Page layout parsing data:
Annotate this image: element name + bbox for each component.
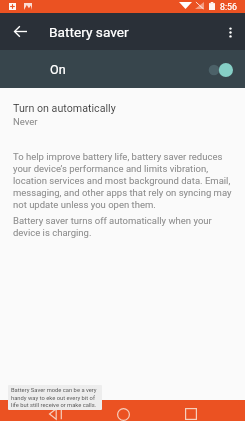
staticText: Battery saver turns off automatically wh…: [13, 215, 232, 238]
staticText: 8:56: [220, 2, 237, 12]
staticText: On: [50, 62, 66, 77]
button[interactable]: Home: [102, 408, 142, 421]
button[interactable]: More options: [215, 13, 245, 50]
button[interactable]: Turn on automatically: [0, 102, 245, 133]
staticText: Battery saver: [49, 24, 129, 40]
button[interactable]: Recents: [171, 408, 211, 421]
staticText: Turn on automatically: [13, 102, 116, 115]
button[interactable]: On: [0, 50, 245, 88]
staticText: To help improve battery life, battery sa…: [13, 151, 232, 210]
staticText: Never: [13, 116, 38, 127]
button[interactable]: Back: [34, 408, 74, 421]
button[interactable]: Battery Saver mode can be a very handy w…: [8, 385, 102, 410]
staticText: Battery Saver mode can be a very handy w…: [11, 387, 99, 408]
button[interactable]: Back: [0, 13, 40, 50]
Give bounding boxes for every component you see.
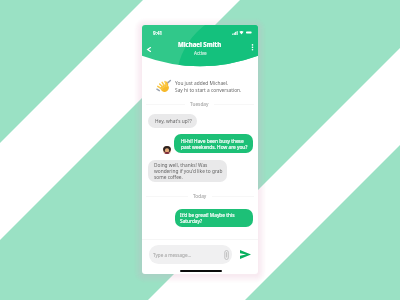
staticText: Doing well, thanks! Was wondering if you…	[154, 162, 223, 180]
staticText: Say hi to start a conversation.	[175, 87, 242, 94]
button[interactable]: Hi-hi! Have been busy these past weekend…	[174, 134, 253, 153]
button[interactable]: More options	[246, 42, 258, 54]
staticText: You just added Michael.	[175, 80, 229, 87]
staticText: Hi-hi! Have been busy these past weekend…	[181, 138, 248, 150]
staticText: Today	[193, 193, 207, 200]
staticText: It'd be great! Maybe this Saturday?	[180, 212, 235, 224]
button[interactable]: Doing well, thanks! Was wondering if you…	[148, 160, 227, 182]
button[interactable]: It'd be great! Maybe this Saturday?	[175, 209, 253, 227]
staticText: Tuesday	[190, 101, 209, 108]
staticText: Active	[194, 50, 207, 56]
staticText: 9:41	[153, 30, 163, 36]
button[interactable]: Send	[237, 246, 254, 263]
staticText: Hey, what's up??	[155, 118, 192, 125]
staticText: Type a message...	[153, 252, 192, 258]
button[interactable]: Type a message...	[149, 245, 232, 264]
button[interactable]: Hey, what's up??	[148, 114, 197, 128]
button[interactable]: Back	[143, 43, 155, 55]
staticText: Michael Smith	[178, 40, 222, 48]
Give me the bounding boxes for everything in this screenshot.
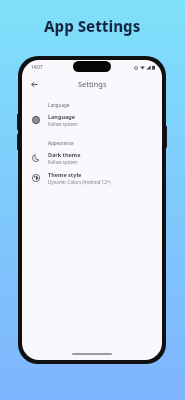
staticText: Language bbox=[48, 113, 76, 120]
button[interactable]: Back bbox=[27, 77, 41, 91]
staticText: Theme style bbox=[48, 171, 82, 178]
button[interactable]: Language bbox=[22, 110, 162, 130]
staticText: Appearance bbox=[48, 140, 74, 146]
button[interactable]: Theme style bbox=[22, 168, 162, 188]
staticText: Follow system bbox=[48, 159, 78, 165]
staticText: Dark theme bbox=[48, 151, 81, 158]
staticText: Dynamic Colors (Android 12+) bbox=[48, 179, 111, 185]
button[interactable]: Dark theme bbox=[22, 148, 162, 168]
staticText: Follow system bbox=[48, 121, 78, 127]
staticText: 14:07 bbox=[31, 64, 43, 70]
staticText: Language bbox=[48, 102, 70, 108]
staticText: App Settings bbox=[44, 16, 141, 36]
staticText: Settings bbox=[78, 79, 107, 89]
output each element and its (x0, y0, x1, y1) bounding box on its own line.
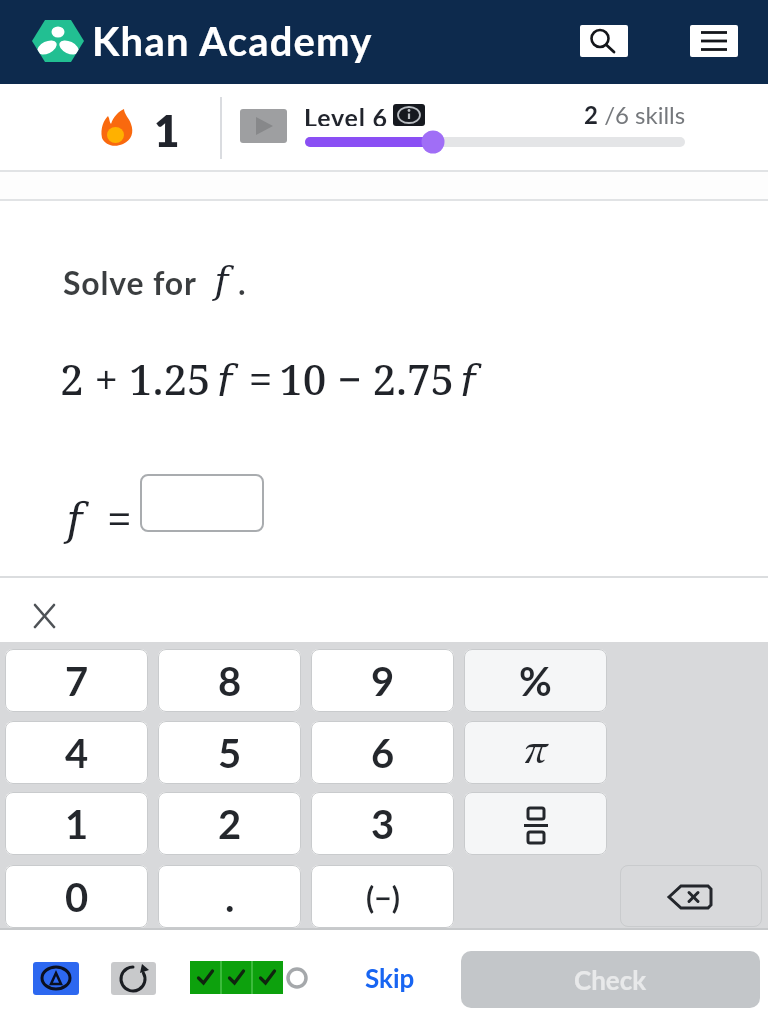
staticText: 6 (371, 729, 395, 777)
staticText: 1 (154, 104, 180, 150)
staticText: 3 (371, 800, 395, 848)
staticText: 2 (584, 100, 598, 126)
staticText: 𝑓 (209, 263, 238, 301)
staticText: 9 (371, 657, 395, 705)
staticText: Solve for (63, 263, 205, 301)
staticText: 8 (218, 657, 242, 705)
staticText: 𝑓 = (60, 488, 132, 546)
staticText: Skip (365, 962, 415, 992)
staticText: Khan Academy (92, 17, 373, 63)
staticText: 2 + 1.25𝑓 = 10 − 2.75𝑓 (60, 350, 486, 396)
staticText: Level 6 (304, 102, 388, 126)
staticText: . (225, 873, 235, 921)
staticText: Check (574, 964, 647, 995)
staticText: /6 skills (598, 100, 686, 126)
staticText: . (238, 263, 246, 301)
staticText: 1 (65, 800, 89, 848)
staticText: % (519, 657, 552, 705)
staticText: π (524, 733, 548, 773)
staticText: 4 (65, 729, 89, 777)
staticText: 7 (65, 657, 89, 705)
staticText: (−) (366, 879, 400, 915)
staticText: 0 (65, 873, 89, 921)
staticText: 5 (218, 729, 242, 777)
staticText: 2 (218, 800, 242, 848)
* * *
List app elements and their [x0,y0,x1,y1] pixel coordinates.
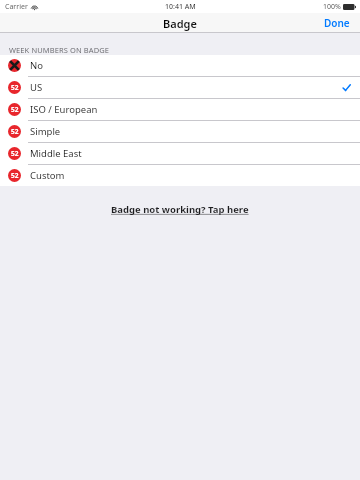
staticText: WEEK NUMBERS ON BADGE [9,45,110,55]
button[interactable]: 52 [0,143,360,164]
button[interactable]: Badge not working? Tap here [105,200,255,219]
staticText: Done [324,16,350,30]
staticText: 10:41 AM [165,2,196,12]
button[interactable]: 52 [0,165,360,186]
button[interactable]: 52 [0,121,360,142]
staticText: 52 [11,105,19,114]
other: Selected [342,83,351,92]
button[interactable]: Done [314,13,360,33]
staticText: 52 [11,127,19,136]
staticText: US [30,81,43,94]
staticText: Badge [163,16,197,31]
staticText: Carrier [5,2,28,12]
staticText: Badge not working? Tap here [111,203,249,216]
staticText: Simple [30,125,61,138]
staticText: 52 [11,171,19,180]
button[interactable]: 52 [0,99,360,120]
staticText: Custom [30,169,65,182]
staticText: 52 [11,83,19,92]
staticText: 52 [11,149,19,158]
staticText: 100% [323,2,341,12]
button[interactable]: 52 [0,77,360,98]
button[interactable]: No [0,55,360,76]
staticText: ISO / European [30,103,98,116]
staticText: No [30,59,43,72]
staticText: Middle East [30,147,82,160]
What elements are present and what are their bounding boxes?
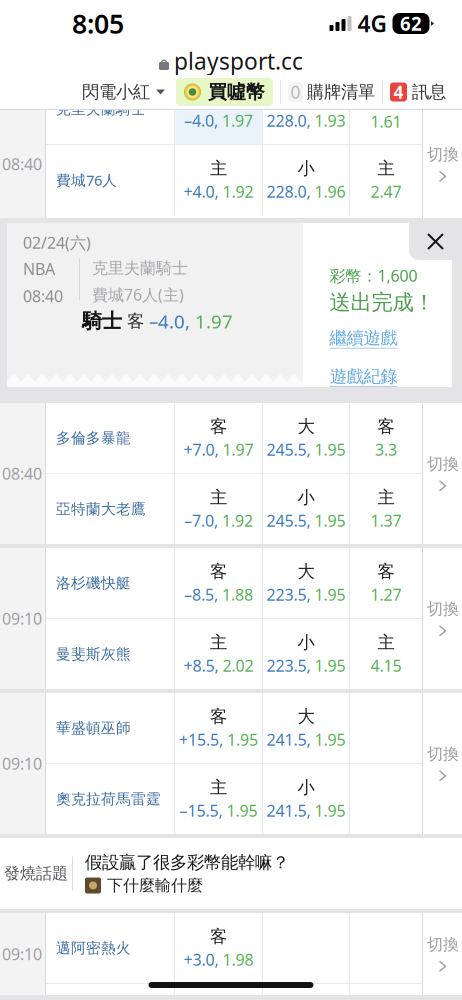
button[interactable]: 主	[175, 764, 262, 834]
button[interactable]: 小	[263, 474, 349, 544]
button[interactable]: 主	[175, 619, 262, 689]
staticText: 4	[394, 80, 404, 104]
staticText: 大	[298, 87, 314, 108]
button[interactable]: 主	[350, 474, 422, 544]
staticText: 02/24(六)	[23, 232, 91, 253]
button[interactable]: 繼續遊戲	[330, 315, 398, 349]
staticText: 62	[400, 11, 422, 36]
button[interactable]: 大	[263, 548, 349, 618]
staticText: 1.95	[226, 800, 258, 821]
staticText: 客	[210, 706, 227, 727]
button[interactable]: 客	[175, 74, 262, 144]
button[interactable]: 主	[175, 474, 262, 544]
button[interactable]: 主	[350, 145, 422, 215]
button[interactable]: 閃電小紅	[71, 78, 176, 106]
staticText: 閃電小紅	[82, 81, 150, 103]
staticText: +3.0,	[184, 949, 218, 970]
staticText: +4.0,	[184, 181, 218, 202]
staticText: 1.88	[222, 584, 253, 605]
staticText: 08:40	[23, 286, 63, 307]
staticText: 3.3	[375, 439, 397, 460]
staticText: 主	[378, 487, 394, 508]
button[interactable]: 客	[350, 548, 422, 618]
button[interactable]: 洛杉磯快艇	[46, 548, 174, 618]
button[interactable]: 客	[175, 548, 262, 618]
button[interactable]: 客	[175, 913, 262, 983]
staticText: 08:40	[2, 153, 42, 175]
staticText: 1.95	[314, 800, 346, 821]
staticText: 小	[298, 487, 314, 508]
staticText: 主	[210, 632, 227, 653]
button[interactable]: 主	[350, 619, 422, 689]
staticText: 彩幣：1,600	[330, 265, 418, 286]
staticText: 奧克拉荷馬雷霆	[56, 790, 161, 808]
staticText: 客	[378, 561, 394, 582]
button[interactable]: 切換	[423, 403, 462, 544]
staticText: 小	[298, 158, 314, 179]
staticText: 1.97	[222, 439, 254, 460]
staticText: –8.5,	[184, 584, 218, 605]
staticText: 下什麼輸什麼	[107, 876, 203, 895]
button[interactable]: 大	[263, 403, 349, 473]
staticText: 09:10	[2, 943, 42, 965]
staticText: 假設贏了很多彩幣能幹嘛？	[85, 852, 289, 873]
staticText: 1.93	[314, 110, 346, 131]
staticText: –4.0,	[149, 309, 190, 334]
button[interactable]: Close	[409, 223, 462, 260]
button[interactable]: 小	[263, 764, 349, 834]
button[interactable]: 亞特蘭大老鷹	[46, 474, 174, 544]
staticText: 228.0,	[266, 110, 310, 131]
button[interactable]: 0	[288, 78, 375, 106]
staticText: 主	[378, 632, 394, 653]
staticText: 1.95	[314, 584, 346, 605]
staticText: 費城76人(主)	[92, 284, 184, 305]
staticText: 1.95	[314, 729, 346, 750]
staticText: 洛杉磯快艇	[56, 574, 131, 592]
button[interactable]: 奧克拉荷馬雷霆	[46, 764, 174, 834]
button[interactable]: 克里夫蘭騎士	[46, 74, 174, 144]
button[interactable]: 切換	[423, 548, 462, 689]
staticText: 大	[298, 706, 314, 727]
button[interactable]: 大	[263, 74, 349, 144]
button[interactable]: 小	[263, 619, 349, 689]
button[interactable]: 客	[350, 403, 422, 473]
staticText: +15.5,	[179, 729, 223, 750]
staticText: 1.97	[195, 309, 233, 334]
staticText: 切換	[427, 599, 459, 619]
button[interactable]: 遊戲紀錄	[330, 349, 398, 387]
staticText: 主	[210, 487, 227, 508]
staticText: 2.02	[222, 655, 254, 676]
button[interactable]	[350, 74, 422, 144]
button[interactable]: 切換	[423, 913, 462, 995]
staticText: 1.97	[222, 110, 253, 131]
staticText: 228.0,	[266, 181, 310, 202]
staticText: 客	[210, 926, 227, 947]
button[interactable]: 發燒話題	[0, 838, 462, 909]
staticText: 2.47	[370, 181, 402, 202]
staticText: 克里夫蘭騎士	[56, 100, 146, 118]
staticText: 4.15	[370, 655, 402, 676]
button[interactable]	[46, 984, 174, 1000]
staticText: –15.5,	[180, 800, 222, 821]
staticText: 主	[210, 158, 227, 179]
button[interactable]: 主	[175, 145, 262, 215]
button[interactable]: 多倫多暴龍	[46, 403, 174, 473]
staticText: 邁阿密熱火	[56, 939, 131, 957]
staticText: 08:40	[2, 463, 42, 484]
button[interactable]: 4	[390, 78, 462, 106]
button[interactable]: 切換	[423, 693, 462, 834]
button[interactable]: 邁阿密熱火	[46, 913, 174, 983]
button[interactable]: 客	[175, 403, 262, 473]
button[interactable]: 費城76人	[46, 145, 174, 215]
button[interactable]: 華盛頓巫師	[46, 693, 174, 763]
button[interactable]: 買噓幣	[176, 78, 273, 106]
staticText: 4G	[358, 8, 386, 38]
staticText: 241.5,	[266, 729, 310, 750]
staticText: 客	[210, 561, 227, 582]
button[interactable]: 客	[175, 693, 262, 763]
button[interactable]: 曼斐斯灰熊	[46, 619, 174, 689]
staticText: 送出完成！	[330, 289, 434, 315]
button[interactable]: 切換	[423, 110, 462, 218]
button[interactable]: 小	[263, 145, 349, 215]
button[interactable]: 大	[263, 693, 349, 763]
* * *
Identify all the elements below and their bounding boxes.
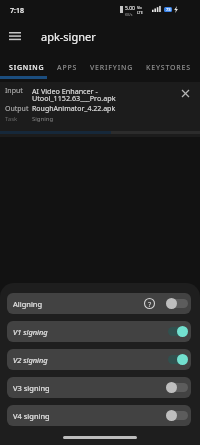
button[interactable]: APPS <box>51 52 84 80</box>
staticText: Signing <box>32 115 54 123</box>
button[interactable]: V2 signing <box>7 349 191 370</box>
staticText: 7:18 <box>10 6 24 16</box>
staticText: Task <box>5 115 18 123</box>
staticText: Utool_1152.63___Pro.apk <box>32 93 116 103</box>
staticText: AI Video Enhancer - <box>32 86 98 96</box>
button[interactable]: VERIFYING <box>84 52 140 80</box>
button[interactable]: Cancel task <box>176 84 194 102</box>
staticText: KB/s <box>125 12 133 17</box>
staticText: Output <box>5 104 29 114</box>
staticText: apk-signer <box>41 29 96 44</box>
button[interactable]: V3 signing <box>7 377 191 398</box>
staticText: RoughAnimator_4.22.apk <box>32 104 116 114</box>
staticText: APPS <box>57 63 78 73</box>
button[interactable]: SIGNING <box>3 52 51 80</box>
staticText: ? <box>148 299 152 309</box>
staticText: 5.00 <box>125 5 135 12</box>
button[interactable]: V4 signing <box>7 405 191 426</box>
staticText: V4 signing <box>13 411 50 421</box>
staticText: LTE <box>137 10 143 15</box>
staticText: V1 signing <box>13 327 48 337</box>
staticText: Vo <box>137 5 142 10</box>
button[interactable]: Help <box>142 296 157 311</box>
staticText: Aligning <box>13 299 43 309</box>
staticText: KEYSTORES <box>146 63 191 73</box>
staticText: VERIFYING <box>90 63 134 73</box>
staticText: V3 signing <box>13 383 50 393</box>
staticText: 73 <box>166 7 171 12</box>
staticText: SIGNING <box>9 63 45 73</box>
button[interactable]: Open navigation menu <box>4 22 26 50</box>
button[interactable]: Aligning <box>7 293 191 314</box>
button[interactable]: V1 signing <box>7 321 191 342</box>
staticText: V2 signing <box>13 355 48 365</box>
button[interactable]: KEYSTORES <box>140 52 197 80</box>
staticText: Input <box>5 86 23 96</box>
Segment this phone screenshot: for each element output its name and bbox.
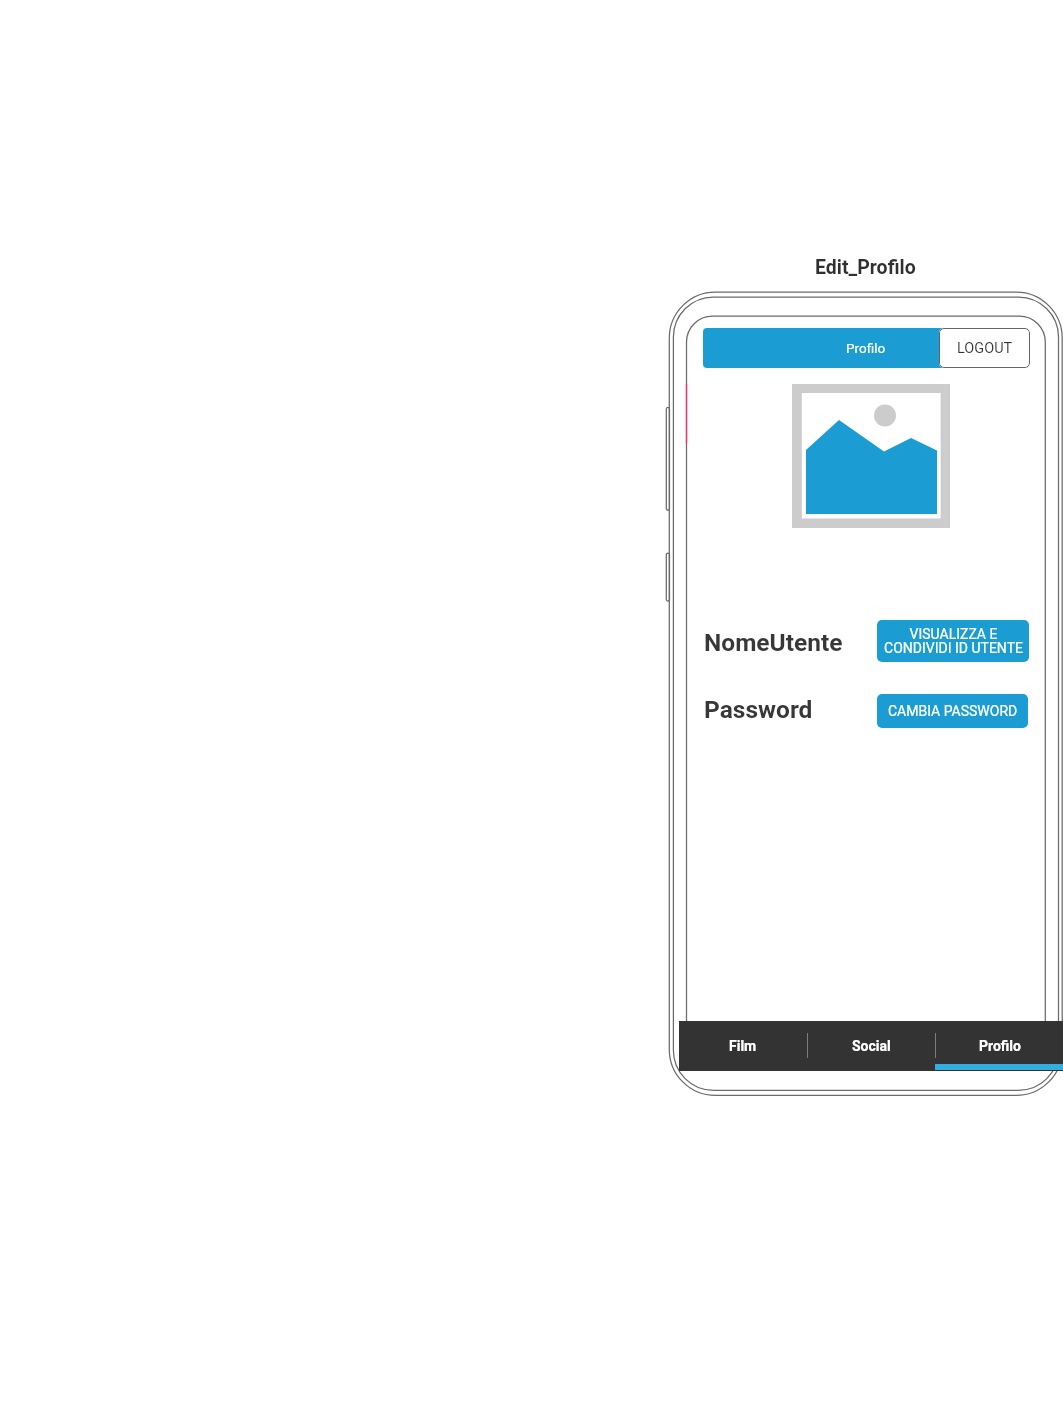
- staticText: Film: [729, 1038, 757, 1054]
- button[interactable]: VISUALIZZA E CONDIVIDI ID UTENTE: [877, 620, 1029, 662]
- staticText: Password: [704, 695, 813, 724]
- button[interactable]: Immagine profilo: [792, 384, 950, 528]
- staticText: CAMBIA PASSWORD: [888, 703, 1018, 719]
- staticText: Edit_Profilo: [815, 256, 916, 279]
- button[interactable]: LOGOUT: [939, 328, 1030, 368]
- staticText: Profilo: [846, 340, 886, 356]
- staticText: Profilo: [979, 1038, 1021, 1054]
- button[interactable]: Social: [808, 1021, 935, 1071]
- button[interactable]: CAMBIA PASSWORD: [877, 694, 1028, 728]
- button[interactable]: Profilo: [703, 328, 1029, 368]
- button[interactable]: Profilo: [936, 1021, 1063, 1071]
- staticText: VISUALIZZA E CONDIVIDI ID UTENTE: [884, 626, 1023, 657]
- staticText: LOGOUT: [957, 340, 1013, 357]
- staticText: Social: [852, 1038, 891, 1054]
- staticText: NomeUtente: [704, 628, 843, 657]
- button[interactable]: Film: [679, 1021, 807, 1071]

- **Task to carry out**: Wherever "style" occurs in the entries above, copy the line it sits on.

- **Exercise answer**:
staticText: Theme style bbox=[48, 171, 82, 178]
button[interactable]: Theme style bbox=[22, 168, 162, 188]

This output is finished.